Work task: Restate the listing in full, keeping every word as it is.

BEGIN Records for processing

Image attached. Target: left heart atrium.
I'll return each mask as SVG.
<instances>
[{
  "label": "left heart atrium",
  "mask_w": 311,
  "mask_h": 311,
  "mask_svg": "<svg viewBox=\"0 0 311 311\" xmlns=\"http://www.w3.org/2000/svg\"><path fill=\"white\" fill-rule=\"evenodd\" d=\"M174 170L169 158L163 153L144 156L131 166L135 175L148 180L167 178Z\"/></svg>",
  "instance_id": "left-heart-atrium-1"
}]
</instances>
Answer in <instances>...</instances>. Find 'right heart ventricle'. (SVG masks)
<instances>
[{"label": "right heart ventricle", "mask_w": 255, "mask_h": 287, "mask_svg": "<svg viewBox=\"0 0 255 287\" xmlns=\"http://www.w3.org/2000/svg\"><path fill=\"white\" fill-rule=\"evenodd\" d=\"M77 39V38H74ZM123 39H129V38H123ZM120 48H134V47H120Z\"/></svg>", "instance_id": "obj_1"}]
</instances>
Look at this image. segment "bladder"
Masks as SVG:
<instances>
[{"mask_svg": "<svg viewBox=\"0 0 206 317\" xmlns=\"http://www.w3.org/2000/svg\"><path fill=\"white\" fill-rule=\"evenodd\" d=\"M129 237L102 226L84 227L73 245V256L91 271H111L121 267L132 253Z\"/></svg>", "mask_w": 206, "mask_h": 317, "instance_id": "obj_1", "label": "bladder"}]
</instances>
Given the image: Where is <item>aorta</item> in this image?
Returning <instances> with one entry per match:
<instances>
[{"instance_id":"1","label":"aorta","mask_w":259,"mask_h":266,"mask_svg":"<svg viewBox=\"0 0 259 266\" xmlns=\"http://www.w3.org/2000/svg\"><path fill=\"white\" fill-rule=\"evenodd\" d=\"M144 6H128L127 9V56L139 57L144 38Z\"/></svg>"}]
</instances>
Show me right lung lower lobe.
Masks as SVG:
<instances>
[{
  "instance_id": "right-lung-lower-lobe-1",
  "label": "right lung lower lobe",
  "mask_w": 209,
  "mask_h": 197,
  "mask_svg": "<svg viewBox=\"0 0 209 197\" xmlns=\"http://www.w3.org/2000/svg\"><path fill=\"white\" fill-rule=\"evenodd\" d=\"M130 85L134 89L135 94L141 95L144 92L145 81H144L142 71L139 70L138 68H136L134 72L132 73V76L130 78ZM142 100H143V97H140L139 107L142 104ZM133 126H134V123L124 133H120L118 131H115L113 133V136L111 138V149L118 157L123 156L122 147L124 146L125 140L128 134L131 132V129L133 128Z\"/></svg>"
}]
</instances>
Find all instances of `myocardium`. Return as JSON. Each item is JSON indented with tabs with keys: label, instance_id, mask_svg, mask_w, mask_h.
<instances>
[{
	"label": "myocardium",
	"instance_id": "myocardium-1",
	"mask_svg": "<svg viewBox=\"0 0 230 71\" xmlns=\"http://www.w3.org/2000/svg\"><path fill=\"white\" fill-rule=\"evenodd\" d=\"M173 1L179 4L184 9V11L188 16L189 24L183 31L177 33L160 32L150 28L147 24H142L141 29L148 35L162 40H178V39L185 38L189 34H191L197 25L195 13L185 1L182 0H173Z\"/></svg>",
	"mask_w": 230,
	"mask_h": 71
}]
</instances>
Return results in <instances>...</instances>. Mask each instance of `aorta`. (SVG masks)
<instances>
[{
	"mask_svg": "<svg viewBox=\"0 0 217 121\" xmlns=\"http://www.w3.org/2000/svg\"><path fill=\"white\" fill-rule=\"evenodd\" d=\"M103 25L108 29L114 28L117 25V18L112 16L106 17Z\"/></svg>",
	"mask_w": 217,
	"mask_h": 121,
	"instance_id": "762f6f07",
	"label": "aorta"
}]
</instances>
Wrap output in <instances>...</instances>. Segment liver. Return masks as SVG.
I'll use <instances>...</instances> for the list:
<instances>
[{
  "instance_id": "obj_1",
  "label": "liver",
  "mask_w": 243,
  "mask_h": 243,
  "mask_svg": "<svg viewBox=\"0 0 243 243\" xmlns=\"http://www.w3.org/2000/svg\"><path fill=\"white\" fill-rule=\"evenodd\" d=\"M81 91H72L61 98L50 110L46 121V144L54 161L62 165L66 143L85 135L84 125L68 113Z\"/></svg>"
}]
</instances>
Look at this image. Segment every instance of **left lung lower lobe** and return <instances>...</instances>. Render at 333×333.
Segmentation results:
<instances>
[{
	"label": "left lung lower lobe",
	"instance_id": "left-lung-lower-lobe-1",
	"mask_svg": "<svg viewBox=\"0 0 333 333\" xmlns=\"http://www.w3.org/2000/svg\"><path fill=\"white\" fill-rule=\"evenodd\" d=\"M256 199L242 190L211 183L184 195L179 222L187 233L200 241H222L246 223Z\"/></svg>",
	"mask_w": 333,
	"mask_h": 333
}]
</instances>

END Records for processing

Task output:
Image attached. Target: left heart atrium.
I'll return each mask as SVG.
<instances>
[{
  "label": "left heart atrium",
  "mask_w": 311,
  "mask_h": 311,
  "mask_svg": "<svg viewBox=\"0 0 311 311\" xmlns=\"http://www.w3.org/2000/svg\"><path fill=\"white\" fill-rule=\"evenodd\" d=\"M174 170L169 158L163 153L144 156L131 166L135 175L148 180L167 178Z\"/></svg>",
  "instance_id": "left-heart-atrium-1"
}]
</instances>
Answer in <instances>...</instances>. Find 'right heart ventricle'. (SVG masks)
<instances>
[{"label": "right heart ventricle", "mask_w": 255, "mask_h": 287, "mask_svg": "<svg viewBox=\"0 0 255 287\" xmlns=\"http://www.w3.org/2000/svg\"><path fill=\"white\" fill-rule=\"evenodd\" d=\"M77 39V38H74ZM123 39H129V38H123ZM120 48H134V47H120Z\"/></svg>", "instance_id": "obj_1"}]
</instances>
Look at this image. segment "bladder"
Masks as SVG:
<instances>
[{"mask_svg": "<svg viewBox=\"0 0 206 317\" xmlns=\"http://www.w3.org/2000/svg\"><path fill=\"white\" fill-rule=\"evenodd\" d=\"M129 237L102 226L84 227L73 245V256L91 271H111L121 267L132 253Z\"/></svg>", "mask_w": 206, "mask_h": 317, "instance_id": "obj_1", "label": "bladder"}]
</instances>
Given the image: Where is <item>aorta</item> in this image?
Returning <instances> with one entry per match:
<instances>
[{"instance_id":"1","label":"aorta","mask_w":259,"mask_h":266,"mask_svg":"<svg viewBox=\"0 0 259 266\" xmlns=\"http://www.w3.org/2000/svg\"><path fill=\"white\" fill-rule=\"evenodd\" d=\"M144 6H128L127 9V56L139 57L144 38Z\"/></svg>"}]
</instances>
Show me right lung lower lobe.
Masks as SVG:
<instances>
[{
  "instance_id": "right-lung-lower-lobe-1",
  "label": "right lung lower lobe",
  "mask_w": 209,
  "mask_h": 197,
  "mask_svg": "<svg viewBox=\"0 0 209 197\" xmlns=\"http://www.w3.org/2000/svg\"><path fill=\"white\" fill-rule=\"evenodd\" d=\"M130 85L134 89L135 94L141 95L144 92L145 81H144L142 71L139 70L138 68H136L134 72L132 73V76L130 78ZM142 100H143V97H140L139 107L142 104ZM133 126H134V123L124 133H120L118 131H115L113 133V136L111 138V149L118 157L123 156L122 147L124 146L125 140L128 134L131 132V129L133 128Z\"/></svg>"
}]
</instances>
Find all instances of `myocardium`. Return as JSON. Each item is JSON indented with tabs with keys: label, instance_id, mask_svg, mask_w, mask_h.
<instances>
[{
	"label": "myocardium",
	"instance_id": "myocardium-1",
	"mask_svg": "<svg viewBox=\"0 0 230 71\" xmlns=\"http://www.w3.org/2000/svg\"><path fill=\"white\" fill-rule=\"evenodd\" d=\"M173 1L179 4L184 9V11L188 16L189 24L183 31L177 33L160 32L150 28L147 24H142L141 29L148 35L162 40H178V39L185 38L189 34H191L197 25L195 13L185 1L182 0H173Z\"/></svg>",
	"mask_w": 230,
	"mask_h": 71
}]
</instances>
Return results in <instances>...</instances>. Mask each instance of `aorta`. (SVG masks)
<instances>
[{
	"mask_svg": "<svg viewBox=\"0 0 217 121\" xmlns=\"http://www.w3.org/2000/svg\"><path fill=\"white\" fill-rule=\"evenodd\" d=\"M103 25L108 29L114 28L117 25V18L112 16L106 17Z\"/></svg>",
	"mask_w": 217,
	"mask_h": 121,
	"instance_id": "762f6f07",
	"label": "aorta"
}]
</instances>
Wrap output in <instances>...</instances>. Segment liver. Return masks as SVG.
I'll use <instances>...</instances> for the list:
<instances>
[{
  "instance_id": "obj_1",
  "label": "liver",
  "mask_w": 243,
  "mask_h": 243,
  "mask_svg": "<svg viewBox=\"0 0 243 243\" xmlns=\"http://www.w3.org/2000/svg\"><path fill=\"white\" fill-rule=\"evenodd\" d=\"M81 91H72L61 98L50 110L46 121V144L54 161L62 165L66 143L85 135L84 125L68 113Z\"/></svg>"
}]
</instances>
Look at this image. Segment every instance of **left lung lower lobe** and return <instances>...</instances>. Render at 333×333.
Segmentation results:
<instances>
[{
	"label": "left lung lower lobe",
	"instance_id": "left-lung-lower-lobe-1",
	"mask_svg": "<svg viewBox=\"0 0 333 333\" xmlns=\"http://www.w3.org/2000/svg\"><path fill=\"white\" fill-rule=\"evenodd\" d=\"M256 199L242 190L211 183L184 195L179 222L187 233L200 241H222L246 223Z\"/></svg>",
	"mask_w": 333,
	"mask_h": 333
}]
</instances>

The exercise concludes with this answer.